Pembina Withdraws Jordan Cove Application, Holds Out for Federal Approval

Pembina Pipeline Corporation (Pembina) has withdrawn its application for a state permit for the Jordan Cover natural gas pipeline and export terminal in Oregon. 

Artist Rendering of Jordan Cove Export Facility (Photo: Jordan Cove LNG)

Pembina withdrew its application for a removal-fill permit after the Oregon Department of State Lands refused a request to extend its decision deadline past Jan. 31 to allow the Federal Regulatory Energy Commission (FERC) to present its decision on the project.

State Lands Directory Vicki Walker refused on the grounds that the department had already agreed to numerous deadline extensions and that the company had not adequately responded to questions raised by the department during the application process.

The removal-fill permit is needed to dredge sediment out of Coos Bay for the marine export terminal, and to construct a pipeline through and under waterways in southern Oregon.

The proposed natural gas terminal and a 230-mile (370-kilometer) feeder pipeline would permit shipment of natural gas from the United States and Canada to Asia and create local jobs.

Opponents say it would ruin habitat and that the increased use of a fossil fuel would contribute to global warming.

Two politicians from southern Oregon — a region that the proposed pipeline would cross — criticized Jordan Cove's tactics.

“The applicant’s behavior over the last year ... suggests to us that they are not significantly focused on gaining necessary approval from state agencies. It appears that they are counting instead on approval of their broader application to the Federal Energy Regulatory Commission,” Sen. Jeff Golden, a Democrat from the Rogue Valley, and Rep. Pam Marsh, a Democrat from Ashland, said in a letter to Walker.

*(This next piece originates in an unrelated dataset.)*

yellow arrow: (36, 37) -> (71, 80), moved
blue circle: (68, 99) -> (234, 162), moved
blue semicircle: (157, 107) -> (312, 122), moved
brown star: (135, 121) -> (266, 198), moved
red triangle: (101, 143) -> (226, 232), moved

Paul Vogel, a spokesman for Jordan Cove, said in an email that it is awaiting a final determination by the Federal Energy Regulatory Commission on Feb. 13, "at which time we will determine our path forward.”

Opponents are vowing to resist the project. Protesters occupied Democratic Gov. Kate Brown's office in November, demanding she oppose the pipeline project. She refused, and 21 protesters were arrested for trespassing. A prosecutor declined to file charges.

Brown, a Democrat, did share a letter with the protesters that she sent to the U.S. Environmental Protection Agency a month earlier in which she opposed the federal agency's attempts to remove the state’s authority in the permitting process.

The Trump administration in August proposed streamlining approval of gas pipelines and other energy projects by limiting states’ certification authorities under the Clean Water Act. 

Secretary of Commerce Wilbur Ross said this month, after an agency under his jurisdiction said Jordan Cove won't jeopardize protected species, that the opinion "will pave the way for more American jobs and vastly expanded exports of domestically sourced liquified natural gas to prized Asian markets.”